Defining Effective Demand as Keynes saw it
A commenter on our Angry Bear blog, Axt113, asked questions to understand what effective demand is. He/she like many think that effective demand is simply aggregate demand. But that is not true. They are different concepts. It is very important in the current economic sickness to understand the role of effective demand. So I will define effective demand in this post.
1. Effective Demand is not Aggregate Demand
Don’t confuse the AS-AD model with effective demand. The common AS-AD model puts AS = AD at any point in time. The lines always cross. What is consumed equals what is supplied. That is in agreement with Say’s law.
When Keynes defined the concept of effective demand, he did not describe the AS-AD model where you have price level on the y-axis and real output on the x-axis. (see Chapter 3 of Keynes’ General Theory) Keynes’ model put demand above aggregate supply at any point in time. Demand above aggregate supply gives entrepreneurs incentive to employ more labor and capital. The difference between demand and aggregate supply gets smaller as more labor and capital are utilized. So imagine two lines that meet at some distant point. One line is demand above the other line of aggregate supply. But the demand line is not aggregate, but rather effective demand. The point at which these two lines meet is the effective demand limit upon full employment.
Here is the model I use for how Keynes described effective demand.
I put price value on the y-axis to show what is supplied and demanded. But on the x-axis I put the utilization of labor and capital. The x-axis represents how the economy
grows by utilizing more labor and capital. As you move right on the x-axis, you utilize more labor and capital with the demand line higher than the supply line. Eventually you reach the equilibrium point between supply and demand. The equilibrium point is where Keynes defined effective demand. It is where you will find your full employment level for utilization of labor and capital. Therefore, the point where the two lines cross is the natural level of real output. That is the effective demand point that Keynes describes….
If we see the crossing point as stationary, then as you employ more labor and capital beyond the point, effective demand will go below what entrepreneurs will supply. Then entrepreneurs will un-employ labor and capital because they see their profit rates maximize.
So the normal model has AS and AD moving together. In Keynes model, the economy is moving toward a “fixed” long run equilibrium state between supply and demand.
(note: The difference between the aggregate supply and effective demand lines measures the spare capacity in the economy in terms of both labor and capital.)

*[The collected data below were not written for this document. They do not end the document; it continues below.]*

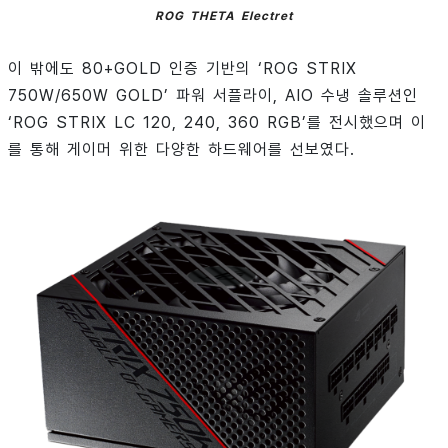
ROG THETA Electret
이 밖에도 80+GOLD 인증 기반의 ‘ROG STRIX
750W/650W GOLD’ 파워 서플라이, AIO 수냉 솔루션인
‘ROG STRIX LC 120, 240, 360 RGB’를 전시했으며 이
를 통해 게이머 위한 다양한 하드웨어를 선보였다.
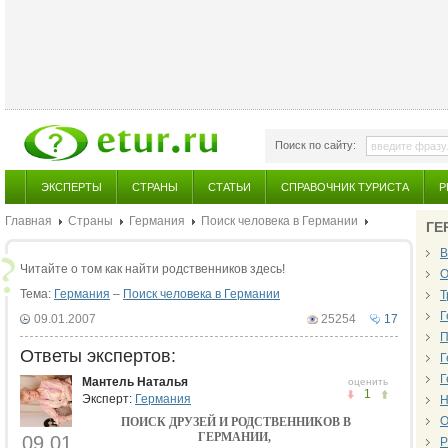
Поиск по сайту:
ЭКСПЕРТЫ
СТРАНЫ
СТАТЬИ
СПРАВОЧНИК ТУРИСТА
Р
Главная
Страны
Германия
Поиск человека в Германии
ГЕ
В
Читайте о том как найти родственников здесь!
О
Тема:
Германия
–
Поиск человека в Германии
Т
Г
09.01.2007
25254
17
П
Ответы экспертов:
Г
Г
Мантель Наталья
оценить
1
Эксперт:
Германия
Н
О
ПОИСК ДРУЗЕЙ И РОДСТВЕННИКОВ В
ГЕРМАНИИ,
09.01
Р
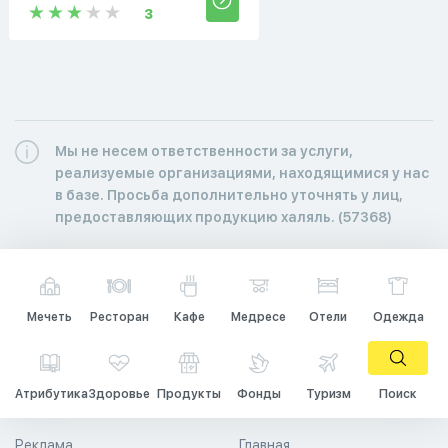
3
Мы не несем ответственности за услуги,
реализуемые организациями, находящимися у нас
в базе. Просьба дополнительно уточнять у лиц,
предоставляющих продукцию халяль. (57368)
Мечеть
Ресторан
Кафе
Медресе
Отели
Одежда
Атрибутика
Здоровье
Продукты
Фонды
Туризм
Поиск
Реклама
Главная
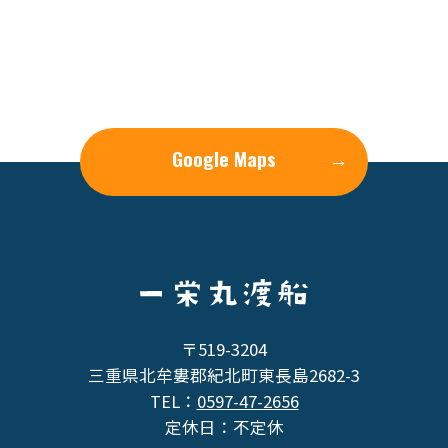
Google Maps
→
〒519-3204
三重県北牟婁郡紀北町東長島2682-3
TEL：
0597-47-2656
定休日：不定休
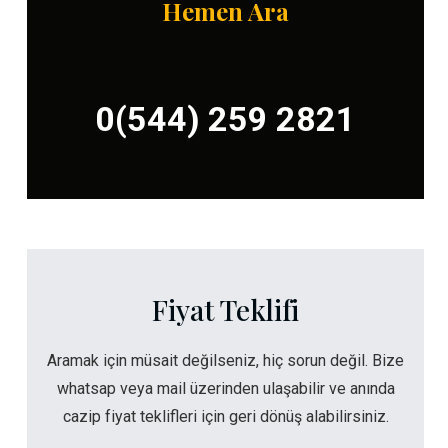
Hemen Ara
0(544) 259 2821
Fiyat Teklifi
Aramak için müsait değilseniz, hiç sorun değil. Bize
whatsap veya mail üzerinden ulaşabilir ve anında
cazip fiyat teklifleri için geri dönüş alabilirsiniz.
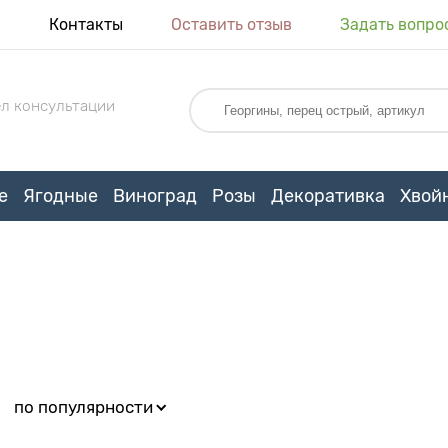
я
Контакты
Оставить отзыв
Задать вопро
л консультации
е
Ягодные
Виноград
Розы
Декоративка
Хвой
:
по популярности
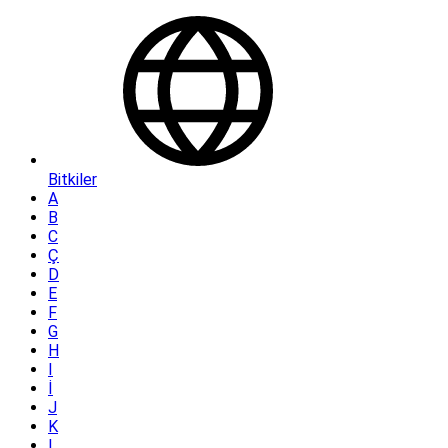
Bitkiler
A
B
C
Ç
D
E
F
G
H
I
İ
J
K
L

2. Effective Demand is based on Labor’s Share of National Income
For me, the line of effective demand is determined by labor’s share of national income in relation to the utilization of labor and capital on the x-axis… Not by labor’s total income, but by labor’s % share. You can actually change labor’s total income without changing its share.
3. Shifts of the Effective Demand line
The effective demand line can shift when labor’s share changes. An increase in labor share will shift the effective demand line upward. The equilibrium point shifts up and right along the aggregate supply line allowing more utilization of labor and capital at a higher natural level of real output.

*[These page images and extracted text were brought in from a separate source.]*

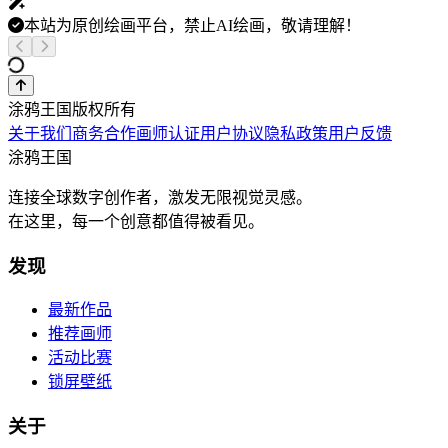
本站为原创绘画平台，禁止AI绘画，敬请理解！
涂鸦王国版权所有
关于我们
商务合作
画师认证
用户协议
隐私政策
用户反馈
涂鸦王国
连接全球数字创作者，激发无限视觉灵感。
在这里，每一个创意都值得被看见。
发现
最新作品
推荐画师
活动比赛
锁屏壁纸
关于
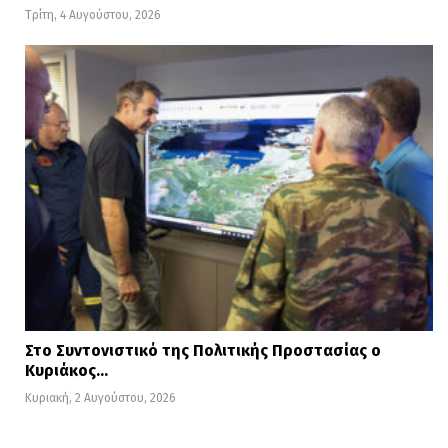
Τρίτη, 4 Αυγούστου, 2026
Στο Συντονιστικό της Πολιτικής Προστασίας ο
Κυριάκος…
Κυριακή, 2 Αυγούστου, 2026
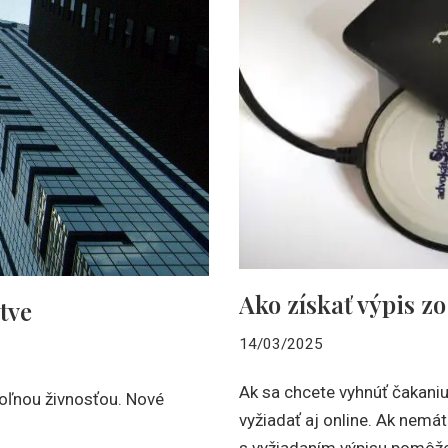
Ako získať výpis z
tve
14/03/2025
Ak sa chcete vyhnúť čakaniu
voľnou živnosťou. Nové
vyžiadať aj online. Ak nemát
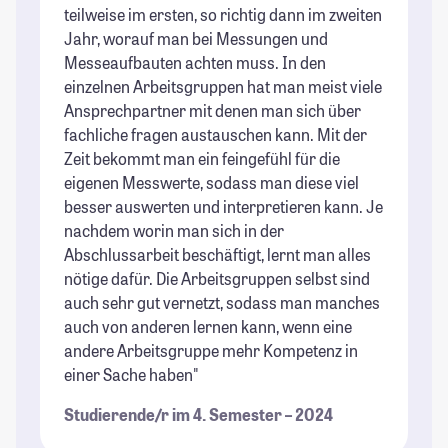
teilweise im ersten, so richtig dann im zweiten
Jahr, worauf man bei Messungen und
Messeaufbauten achten muss. In den
einzelnen Arbeitsgruppen hat man meist viele
Ansprechpartner mit denen man sich über
fachliche fragen austauschen kann. Mit der
Zeit bekommt man ein feingefühl für die
eigenen Messwerte, sodass man diese viel
besser auswerten und interpretieren kann. Je
nachdem worin man sich in der
Abschlussarbeit beschäftigt, lernt man alles
nötige dafür. Die Arbeitsgruppen selbst sind
auch sehr gut vernetzt, sodass man manches
auch von anderen lernen kann, wenn eine
andere Arbeitsgruppe mehr Kompetenz in
einer Sache haben"
Studierende/r im 4. Semester – 2024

4. Shifts of the Aggregate Supply line… Productivity Increases
The aggregate supply line will shift up and down too. If productivity increases, output per utilization rate of labor and capital rises, and we see the AS line shift upward. Yet the result is to shift the equilibrium point of effective demand to the left, thus lowering the natural level of output in terms of utilizing labor and capital. Thus productivity increases are not possible when the economy is near the equilibrium point. Entrepreneurs would want to un-employ labor and capital.
That is why the data shows that productivity will stabilize when the economy is near the effective demand limit. So the productivity conundrum is no mystery, when effective demand is properly understood.

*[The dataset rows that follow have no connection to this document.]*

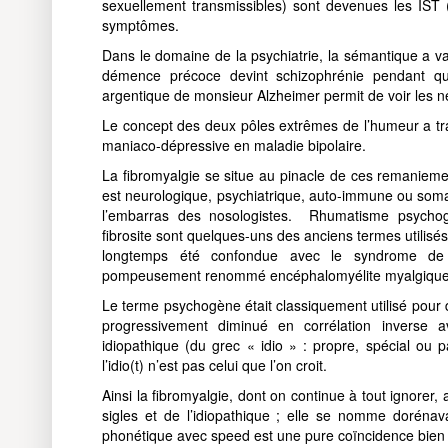
sexuellement transmissibles) sont devenues les IST 
symptômes.
Dans le domaine de la psychiatrie, la sémantique a va
démence précoce devint schizophrénie pendant qu
argentique de monsieur Alzheimer permit de voir les 
Le concept des deux pôles extrêmes de l’humeur a tra
maniaco-dépressive en maladie bipolaire.
La fibromyalgie se situe au pinacle de ces remaniemen
est neurologique, psychiatrique, auto-immune ou soma
l’embarras des nosologistes. Rhumatisme psychog
fibrosite sont quelques-uns des anciens termes utilis
longtemps été confondue avec le syndrome de fa
pompeusement renommé encéphalomyélite myalgique
Le terme psychogène était classiquement utilisé pour 
progressivement diminué en corrélation inverse a
idiopathique (du grec « idio » : propre, spécial ou 
l’idio(t) n’est pas celui que l’on croit.
Ainsi la fibromyalgie, dont on continue à tout ignorer
sigles et de l’idiopathique ; elle se nomme dorénava
phonétique avec speed est une pure coïncidence bien q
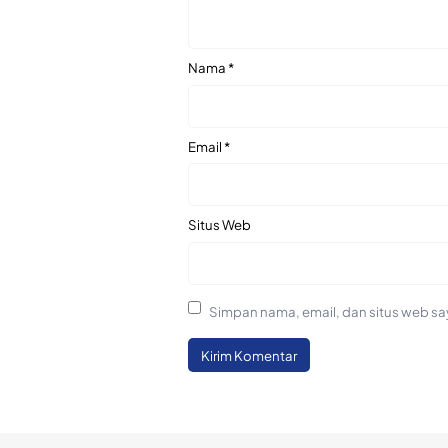
Nama
*
Email
*
Situs Web
Simpan nama, email, dan situs web sa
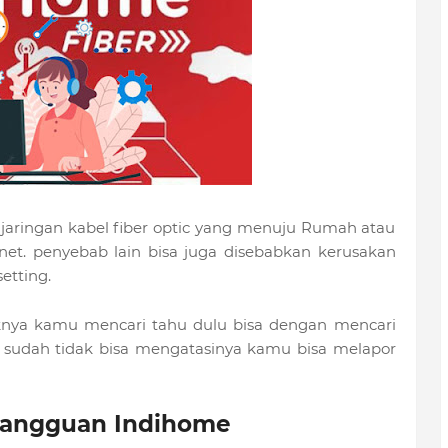
jaringan kabel fiber optic yang menuju Rumah atau
et. penyebab lain bisa juga disebabkan kerusakan
etting.
nya kamu mencari tahu dulu bisa dengan mencari
u sudah tidak bisa mengatasinya kamu bisa melapor
Gangguan Indihome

This graph shows productivity stalls against the effective demand limit. When the line in the graph moves away from the ED limit, we see productivity increases. That is when the utilization of labor and capital is to the left of the equilibrium point in the model given above.
5. Vertical Shift of Equilibrium Point
Look at the graph of productivity. Find the points for 1994 through 1997. Productivity did not move for 4 years against the ED limit. But then look at how the plot moved up along the limit for a couple years before the 2001 recession (0.73 to 0.80 range). So I ask… How was productivity able to increase at the ED limit? Wouldn’t the equilibrium point move to the left and shut down utilization of labor and capital?
The answer is that the equilibrium point in the model shifted up vertically.
As productivity increased, effective demand had to increase at the same time. How did this happen? Well, labor share rose during that period of time, which shifted the effective demand line upwards.
(Note: The utilization rates of labor and capital had to stay steady in order for the equilibrium point to rise vertically. So as unemployment fell during that time, we saw capacity utilization fall too. As more labor was employed, less capacity had to be employed in order to not go beyond the profit maximization point of the ED equilibrium point.)
6. Drop in Potential GDP after the Crisis
After the crisis we saw labor share fall.
The effective demand line in the model shifted downward thus moving the equilibrium point of the natural output level down along the aggregate supply line. The y-axis then tells us that potential GDP declined. The x-axis then explains the higher unemployment rate and the lower capacity utilization rate that we see. Once you understand effective demand as Keynes saw it, the drop in potential GDP and the rise in the natural rate of unemployment is no mystery. But the CBO is slow to understand this.
7. Looking at Current Effective Demand
This chart has the most recent data on effective demand. (1Q-2014)
Productivity is stalled. Profit rates have peaked. There is very little spare capacity left as the lines are very close. We are at the effective demand limit. Full employment now sits at a lower level. Even the Fed may be realizing this.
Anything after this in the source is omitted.